As seen above, neither section 775.0845 nor Standard Jury Instruction 3.3(e) contain any requirement that a person conceal their identity throughout the entire criminal episode, or for any specific length of time, to prove that the person intended to conceal their identity. Instead, the factfinder simply considers the totality of the evidence to determine whether the person personally wore a hood, mask, or other device to conceal their identity.
Here, the trial court, as factfinder, considered the totality of the evidence and appropriately determined that the juvenile used his shirt to conceal his identity. As the trial court observed, even if the juvenile's use of his shirt to conceal his identity was for only "a brief amount of time," such
use of his shirt to conceal his identity still violated section 775.0845.
The juvenile nevertheless argues that his identity was readily apparent on the home security video recording. According to the defendant:
If [the juvenile] had covered his face only outside the house, an inference that [the juvenile] was attempting to conceal his identity from cameras or possible witnesses from surrounding properties could be made. Likewise, if [the juvenile] covered his face only when inside the home, an inference that he was attempting to conceal his identity from cameras or residents could be made. However, [the juvenile] did neither of those things.
[Thus, the juvenile's] actions in placing his shirt over the lower part of his face while inside and outside the home, for a total of approximately eight minutes, were insufficient to support the inference that he was doing so to conceal his identity.
We conclude the juvenile's argument is misplaced. The fact that the home security video recording captured the juvenile removing and replacing the shirt over the lower part of his face constitutes competent, substantial evidence that he was doing so to conceal his identity.
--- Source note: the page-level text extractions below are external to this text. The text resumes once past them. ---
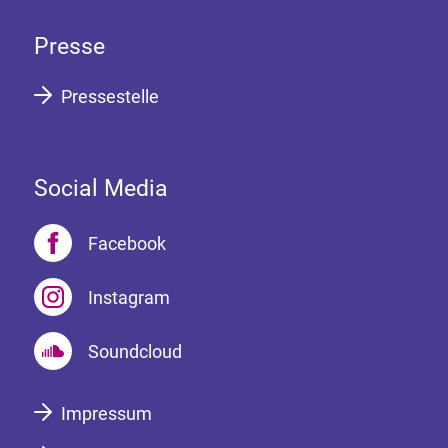
Presse
Pressestelle
Social Media
Facebook
Instagram
Soundcloud
Impressum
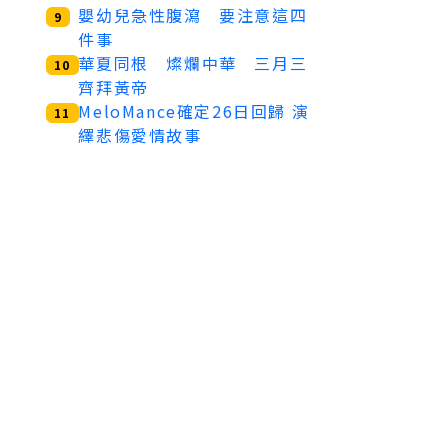
嬰幼兒急性腹瀉 要注意這四
9
件事
華夏同根 燦爛中華 三月三
10
齊拜黃帝
MeloMance確定26日回歸 演
11
繹悲傷愛情故事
Viewing the evidence in the light most favorable to the state, the trial court, as the trier of fact, could find the existence of the "mask" enhancement beyond a reasonable doubt. See S.B. , 31 So.3d at 969–70 ("When moving for a judgment of acquittal, a [juvenile] admits both the facts adduced, as well as every conclusion favorable to the State that a finder of fact could fairly and reasonably infer from the evidence. Evidence is sufficient to sustain a conviction if a rational trier of fact could find the existence of the elements of the crime beyond a reasonable doubt after viewing the evidence in a light most favorable to the State.") (internal citations omitted).
With the growing use of home security video technology as a crime prevention measure, it is not unreasonable to conclude that a person intending to burglarize a dwelling would wear a hood, mask, or other device to conceal their identity. The fact that a "witness" is not present to view the person wearing the hood, mask, or other device is irrelevant. The point is that the person is wearing the hood, mask, or other device to conceal their identity. See Fletcher v. State , 472 So.2d 537, 540 (Fla. 5th DCA 1985) (section 775.0845"is aimed at criminals who employ devices either to make witnesses' identifications of them difficult or to otherwise facilitate the commission of a crime. This may include covering up one's face ....") (emphasis added).
Based on the foregoing, we affirm the juvenile's adjudication for burglary of a dwelling while wearing a mask.
Ciklin, C.J., and Damoorgian, J., concur.